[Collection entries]
....
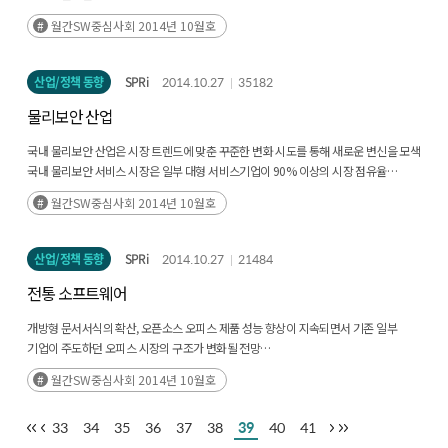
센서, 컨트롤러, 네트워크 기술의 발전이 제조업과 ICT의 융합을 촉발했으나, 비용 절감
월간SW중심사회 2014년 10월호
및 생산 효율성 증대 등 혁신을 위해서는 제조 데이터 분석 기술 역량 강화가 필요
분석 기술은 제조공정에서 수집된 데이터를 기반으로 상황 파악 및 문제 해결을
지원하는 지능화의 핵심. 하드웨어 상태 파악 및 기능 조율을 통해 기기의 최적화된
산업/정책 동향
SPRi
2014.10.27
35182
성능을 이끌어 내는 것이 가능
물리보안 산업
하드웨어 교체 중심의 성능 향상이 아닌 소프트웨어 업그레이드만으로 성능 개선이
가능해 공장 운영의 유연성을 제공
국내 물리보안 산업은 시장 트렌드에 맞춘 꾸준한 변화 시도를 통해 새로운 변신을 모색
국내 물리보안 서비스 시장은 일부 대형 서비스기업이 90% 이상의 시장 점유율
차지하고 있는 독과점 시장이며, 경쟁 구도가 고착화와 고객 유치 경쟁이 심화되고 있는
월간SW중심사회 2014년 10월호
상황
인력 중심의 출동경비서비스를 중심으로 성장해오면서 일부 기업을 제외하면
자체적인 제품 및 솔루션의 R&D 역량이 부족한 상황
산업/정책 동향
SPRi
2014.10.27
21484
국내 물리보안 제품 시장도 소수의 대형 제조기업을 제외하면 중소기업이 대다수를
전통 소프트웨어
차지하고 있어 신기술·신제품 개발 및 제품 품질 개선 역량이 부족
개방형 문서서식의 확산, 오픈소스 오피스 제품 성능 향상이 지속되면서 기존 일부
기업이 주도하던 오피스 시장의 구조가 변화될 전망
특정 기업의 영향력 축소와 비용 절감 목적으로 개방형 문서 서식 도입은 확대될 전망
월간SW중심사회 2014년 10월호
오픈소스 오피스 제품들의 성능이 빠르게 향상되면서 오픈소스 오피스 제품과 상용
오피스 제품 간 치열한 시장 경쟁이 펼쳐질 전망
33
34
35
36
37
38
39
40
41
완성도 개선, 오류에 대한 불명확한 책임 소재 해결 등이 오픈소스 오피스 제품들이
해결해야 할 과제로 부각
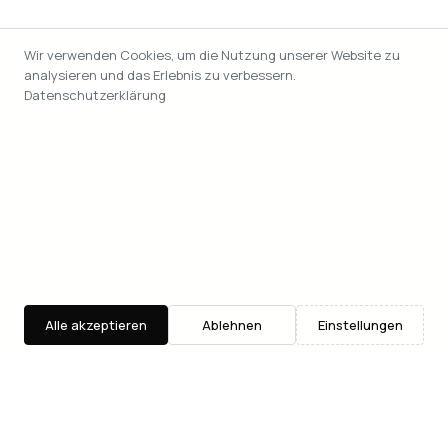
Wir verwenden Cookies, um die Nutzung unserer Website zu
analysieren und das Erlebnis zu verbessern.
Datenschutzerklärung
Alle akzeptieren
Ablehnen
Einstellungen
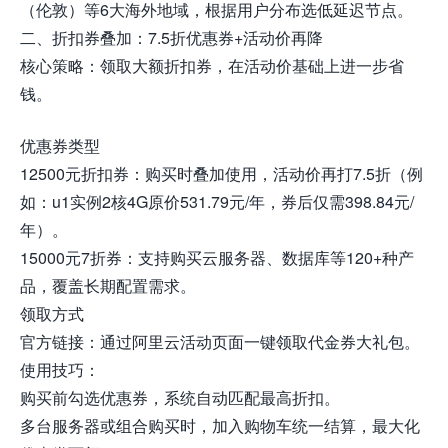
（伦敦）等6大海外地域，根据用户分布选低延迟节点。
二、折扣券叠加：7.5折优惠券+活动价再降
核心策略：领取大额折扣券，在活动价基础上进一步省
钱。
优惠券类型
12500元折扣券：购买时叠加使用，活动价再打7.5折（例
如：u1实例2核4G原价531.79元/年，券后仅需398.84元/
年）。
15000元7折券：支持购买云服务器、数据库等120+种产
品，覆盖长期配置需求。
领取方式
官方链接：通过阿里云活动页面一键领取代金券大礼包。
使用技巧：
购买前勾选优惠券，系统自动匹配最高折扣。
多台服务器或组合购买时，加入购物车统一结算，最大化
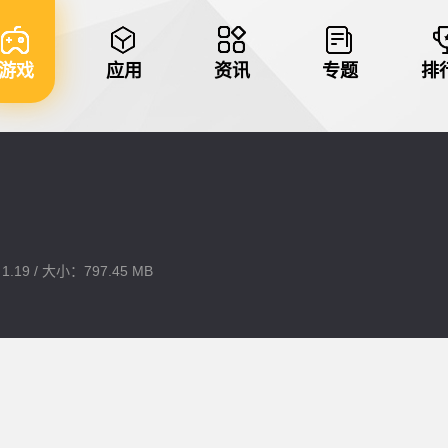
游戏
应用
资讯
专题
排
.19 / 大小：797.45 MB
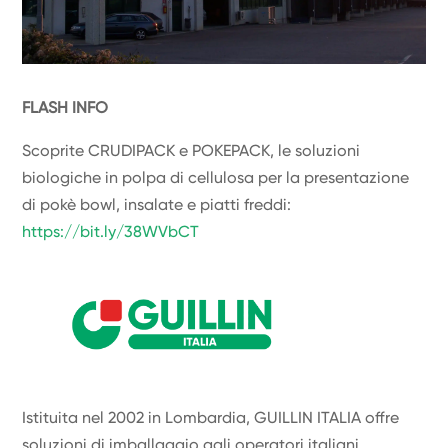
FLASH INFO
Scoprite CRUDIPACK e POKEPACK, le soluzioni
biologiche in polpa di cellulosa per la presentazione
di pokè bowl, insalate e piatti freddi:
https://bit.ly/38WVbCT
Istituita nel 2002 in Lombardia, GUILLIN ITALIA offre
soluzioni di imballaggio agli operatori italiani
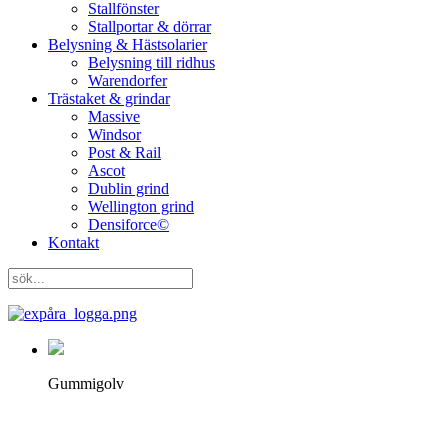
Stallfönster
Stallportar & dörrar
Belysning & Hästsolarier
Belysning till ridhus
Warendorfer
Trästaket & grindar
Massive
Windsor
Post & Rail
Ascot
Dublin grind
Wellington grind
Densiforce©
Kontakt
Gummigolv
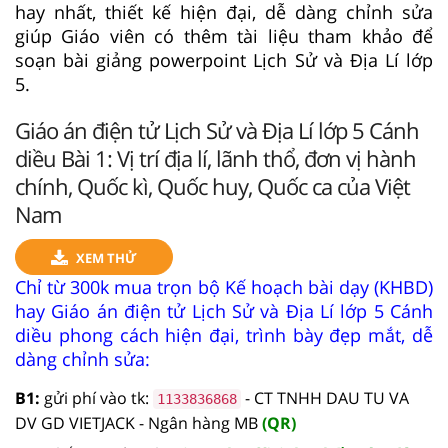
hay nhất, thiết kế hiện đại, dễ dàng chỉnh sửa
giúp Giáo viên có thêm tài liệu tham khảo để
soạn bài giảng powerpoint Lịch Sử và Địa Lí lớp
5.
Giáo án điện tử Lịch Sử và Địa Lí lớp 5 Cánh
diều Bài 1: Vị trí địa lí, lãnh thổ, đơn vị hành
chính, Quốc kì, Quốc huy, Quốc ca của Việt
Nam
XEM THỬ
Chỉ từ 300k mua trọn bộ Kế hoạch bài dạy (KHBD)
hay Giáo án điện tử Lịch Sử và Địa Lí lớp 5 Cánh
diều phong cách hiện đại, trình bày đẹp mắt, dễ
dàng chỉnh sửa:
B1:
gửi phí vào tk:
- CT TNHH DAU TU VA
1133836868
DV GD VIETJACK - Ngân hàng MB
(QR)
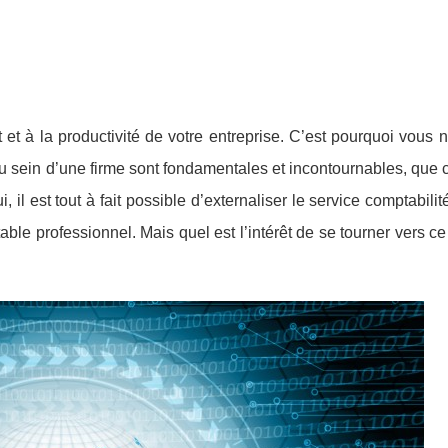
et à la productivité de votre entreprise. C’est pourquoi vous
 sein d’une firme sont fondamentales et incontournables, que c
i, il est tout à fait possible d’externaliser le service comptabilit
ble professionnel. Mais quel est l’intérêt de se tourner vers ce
....
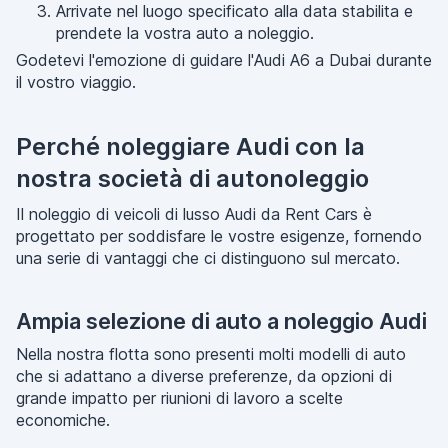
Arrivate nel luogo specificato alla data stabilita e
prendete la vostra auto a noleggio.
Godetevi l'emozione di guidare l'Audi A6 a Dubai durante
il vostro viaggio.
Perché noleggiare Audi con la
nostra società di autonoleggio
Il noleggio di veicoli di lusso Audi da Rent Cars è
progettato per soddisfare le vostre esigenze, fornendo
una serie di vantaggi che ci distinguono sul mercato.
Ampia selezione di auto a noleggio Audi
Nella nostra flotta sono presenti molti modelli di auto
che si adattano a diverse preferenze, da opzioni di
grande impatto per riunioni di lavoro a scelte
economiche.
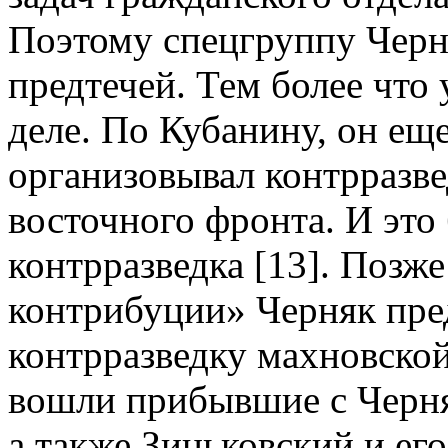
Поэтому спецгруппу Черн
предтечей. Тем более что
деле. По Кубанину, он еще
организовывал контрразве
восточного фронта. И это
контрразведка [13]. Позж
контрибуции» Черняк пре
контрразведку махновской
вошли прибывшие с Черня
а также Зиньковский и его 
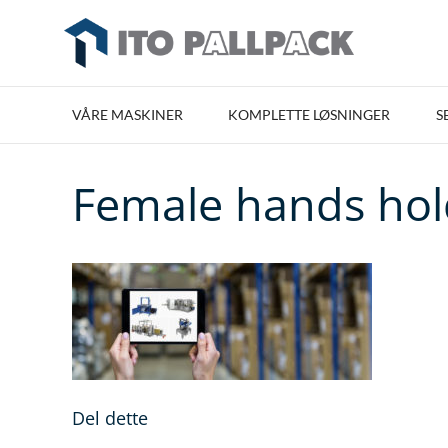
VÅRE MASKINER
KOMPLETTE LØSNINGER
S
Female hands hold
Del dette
....
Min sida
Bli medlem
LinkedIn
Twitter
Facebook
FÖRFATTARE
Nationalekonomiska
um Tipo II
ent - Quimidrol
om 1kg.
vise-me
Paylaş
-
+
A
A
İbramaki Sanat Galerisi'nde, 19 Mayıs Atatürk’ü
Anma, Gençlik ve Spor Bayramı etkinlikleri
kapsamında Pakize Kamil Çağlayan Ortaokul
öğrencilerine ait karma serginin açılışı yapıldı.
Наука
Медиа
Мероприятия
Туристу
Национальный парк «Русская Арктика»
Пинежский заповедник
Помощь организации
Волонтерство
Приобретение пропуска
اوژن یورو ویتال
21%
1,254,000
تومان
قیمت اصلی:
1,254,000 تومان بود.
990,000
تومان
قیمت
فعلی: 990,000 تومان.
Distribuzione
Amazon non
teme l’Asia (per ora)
....
TASK TO CARRY OUT: An exact copy of the lines above from the one with "해결해야 할 과제로 부각" up to and including the one with "i, il est tout" is required; reproduce only those lines, omitting all pictures.

ANSWER SPACE:
해결해야 할 과제로 부각
Wir verwenden Cookies, um die Nutzung unserer Website zu
analysieren und das Erlebnis zu verbessern.
Datenschutzerklärung
Alle akzeptieren
Ablehnen
Einstellungen
（伦敦）等6大海外地域，根据用户分布选低延迟节点。
二、折扣券叠加：7.5折优惠券+活动价再降
核心策略：领取大额折扣券，在活动价基础上进一步省
钱。
优惠券类型
12500元折扣券：购买时叠加使用，活动价再打7.5折（例
如：u1实例2核4G原价531.79元/年，券后仅需398.84元/
年）。
15000元7折券：支持购买云服务器、数据库等120+种产
品，覆盖长期配置需求。
领取方式
官方链接：通过阿里云活动页面一键领取代金券大礼包。
使用技巧：
购买前勾选优惠券，系统自动匹配最高折扣。
多台服务器或组合购买时，加入购物车统一结算，最大化
游戏
应用
资讯
专题
排
.19 / 大小：797.45 MB
FLASH INFO
Scoprite CRUDIPACK e POKEPACK, le soluzioni
biologiche in polpa di cellulosa per la presentazione
di pokè bowl, insalate e piatti freddi:
https://bit.ly/38WVbCT
Istituita nel 2002 in Lombardia, GUILLIN ITALIA offre
soluzioni di imballaggio agli operatori italiani
Stallfönster
Stallportar & dörrar
Belysning & Hästsolarier
Belysning till ridhus
Warendorfer
Trästaket & grindar
Massive
Windsor
Post & Rail
Ascot
Dublin grind
Wellington grind
Densiforce©
Kontakt
Gummigolv
hay nhất, thiết kế hiện đại, dễ dàng chỉnh sửa
giúp Giáo viên có thêm tài liệu tham khảo để
soạn bài giảng powerpoint Lịch Sử và Địa Lí lớp
5.
Giáo án điện tử Lịch Sử và Địa Lí lớp 5 Cánh
diều Bài 1: Vị trí địa lí, lãnh thổ, đơn vị hành
chính, Quốc kì, Quốc huy, Quốc ca của Việt
Nam
XEM THỬ
Chỉ từ 300k mua trọn bộ Kế hoạch bài dạy (KHBD)
hay Giáo án điện tử Lịch Sử và Địa Lí lớp 5 Cánh
diều phong cách hiện đại, trình bày đẹp mắt, dễ
dàng chỉnh sửa:
B1:
gửi phí vào tk:
- CT TNHH DAU TU VA
1133836868
DV GD VIETJACK - Ngân hàng MB
(QR)
et à la productivité de votre entreprise. C’est pourquoi vous
 sein d’une firme sont fondamentales et incontournables, que c
i, il est tout à fait possible d’externaliser le service comptabilit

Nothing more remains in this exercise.